Long before 1961, when Yuri Gagarin and Alan Shephard became the first humans to journey beyond Earth's atmosphere, writers envisioned spaceflight and life on other planets. These authors, all born before 1900, took their readers to the moon ... beyond ... and into our future.

Sunday, February 17, 2013

Clare Winger Harris (1891-1968)

Clare Winger Harris, daughter of x and x, was born in freeport, IL on 18 Jan 1891. She died in October 1968 in Pasadena, CA. In 1912 she married Frank Clyde Harris with whom she had three sons: Clyde, Donald and Lynn.

Harris was an early science fiction writer whose short stories were published during the 1920s. She is credited as the first woman to publish stories under her own name in science fiction magazines. Her stories often dealt with characters on the "borders of humanity" such as cyborgs. Her stories often dealt with characters on the borders of humanity, such as cyborgs and also featured strong female characters. They have received positive critical response, including recognition of her pioneering role as a woman writer in a male-dominated field.


December 1926
The July 1926 issue of Weird Tales included a short story entitled “A Runaway World,” by Clare Winger Harris. Although the issue also contained a story by Elizabeth Adt Wenzler and earlier issues had also included supernatural tales written by women, Harris’s story was different because it was a tale of science fiction rather than the occult.

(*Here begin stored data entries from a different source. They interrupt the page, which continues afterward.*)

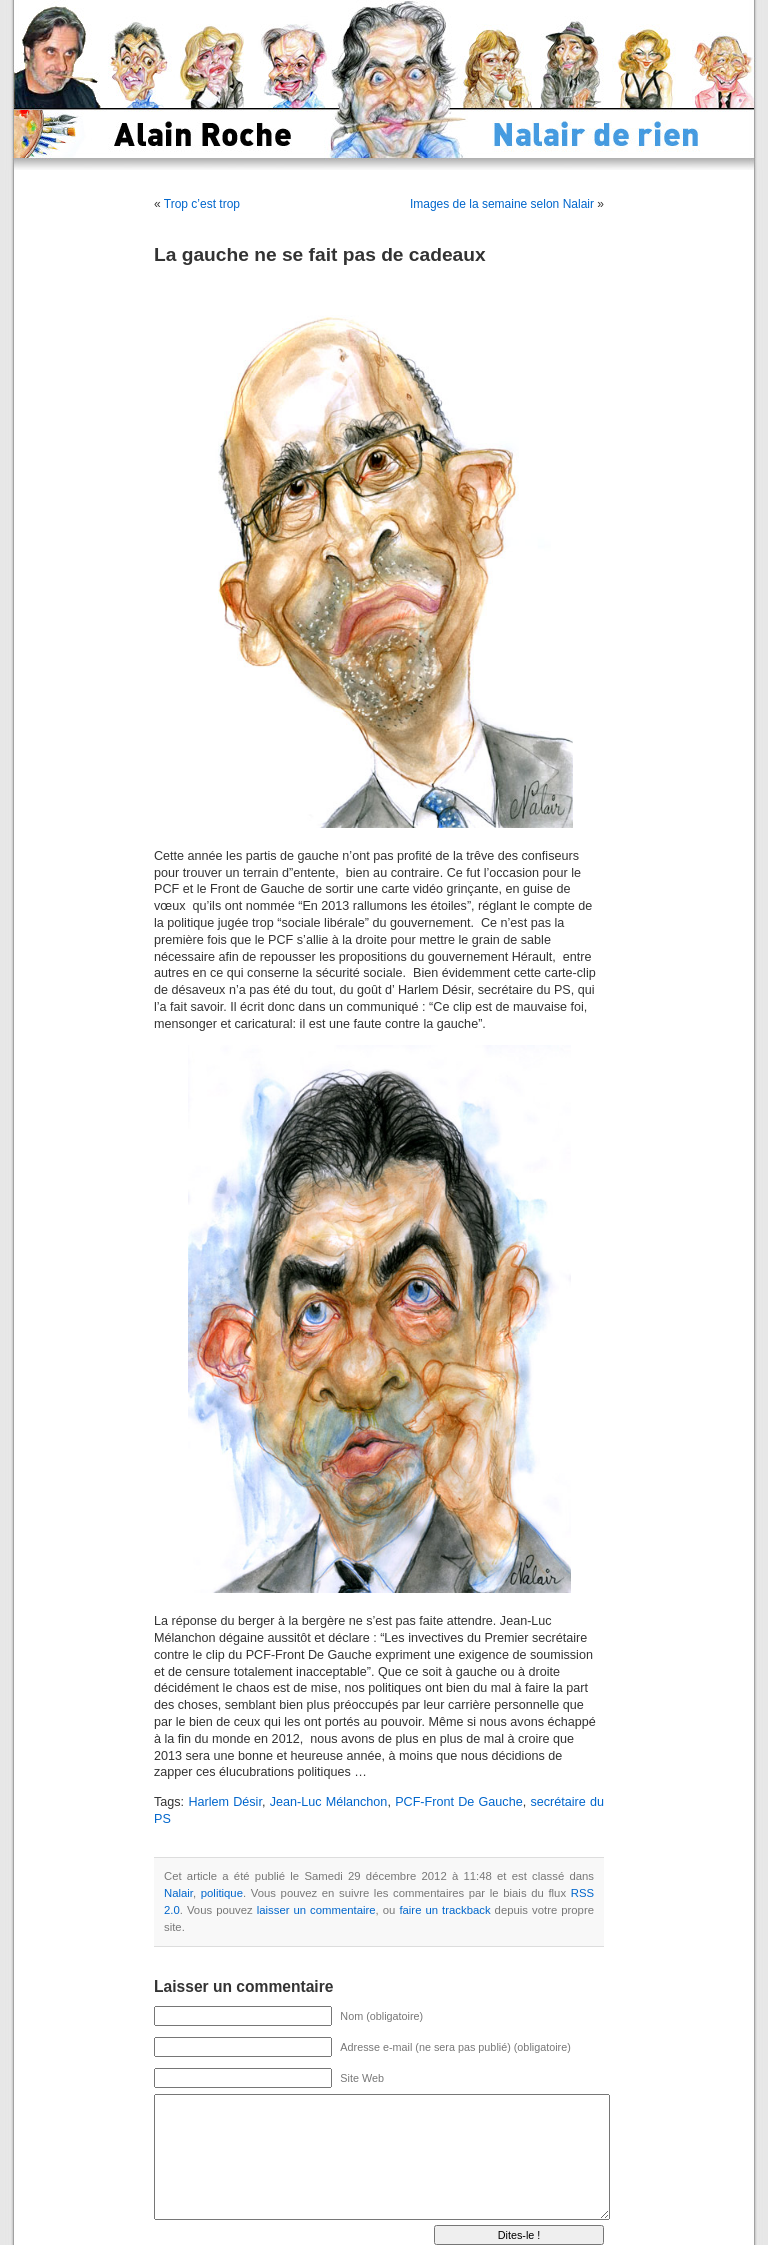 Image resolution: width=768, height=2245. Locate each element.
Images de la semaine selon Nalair (502, 204)
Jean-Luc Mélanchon (329, 1802)
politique (222, 1893)
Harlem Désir (225, 1802)
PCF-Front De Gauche (459, 1802)
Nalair (178, 1893)
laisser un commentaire (316, 1910)
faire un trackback (444, 1910)
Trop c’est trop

In December of that year, Hugo Gernsback ran a contest in his new science fiction magazine, Amazing Stories, asking his readers to provide a story that explained the cover of that month’s issue.  The cover depicted several nearly naked figure on a cliff watching an ocean liner floating over a strange city. Gernsback was surprised to receive an entry from an author with a woman’s name.  Although her story, “The Fate of the Poseidonia” only took third prize in the contest, when Harris’s name appeared next to it in the June 1927 issue, hers was the only female name in the table of contents and was the first female name to have a story appear in Amazing Stories. In fact, in breaking the gender barrier, she caused Gernsback to write, “That the third prize winner should prove to be a woman was one of the surprises of the contest, for, as a rule, women do not make good scientification writers, because their education and general tendencies on scientific matters are usually limited. But the exception, as usual, proves the rule, the exception in this case being extraordinarily impressive.”

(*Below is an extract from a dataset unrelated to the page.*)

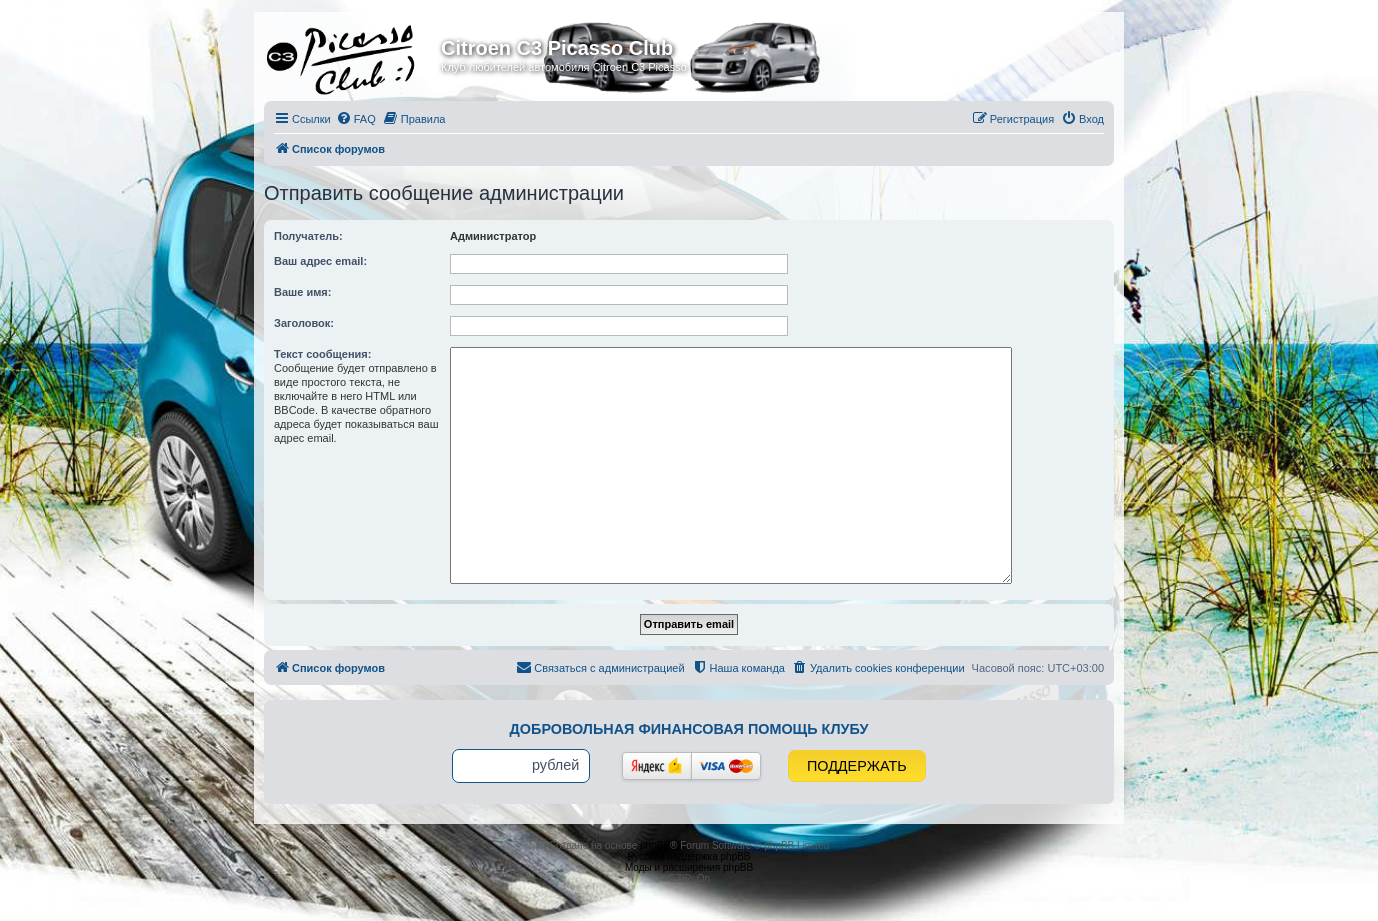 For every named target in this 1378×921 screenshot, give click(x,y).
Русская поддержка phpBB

Harris eventually published 11 short stories in pulp magazines, most of them in Amazing Stories (although she also published in other places such as Science Wonder Quarterly). In 1947 her short stories were collected under the title "Away from the Here and Now." Her stories have also been reprinted in anthologies such as "Daughters of Earth: Feminist Science Fiction in the 20th Century" (with a critical essay)," Sci-Fi Womanthology," "Amazing Science Fiction Anthology: The Wonder Years 1926-1935," and" Gosh Wow! Sense of Wonder Science Fiction." She wrote one novel, "Persephone of Eleusis: A Romance of Ancient Greece" (1923).

She also wrote one of the first attempts to classify science fiction when, in the August 1931 issue of Wonder Stories, she listed 16 basic science fiction themes, including, interplanetary space travel, adventures on other worlds and the creation of synthetic life.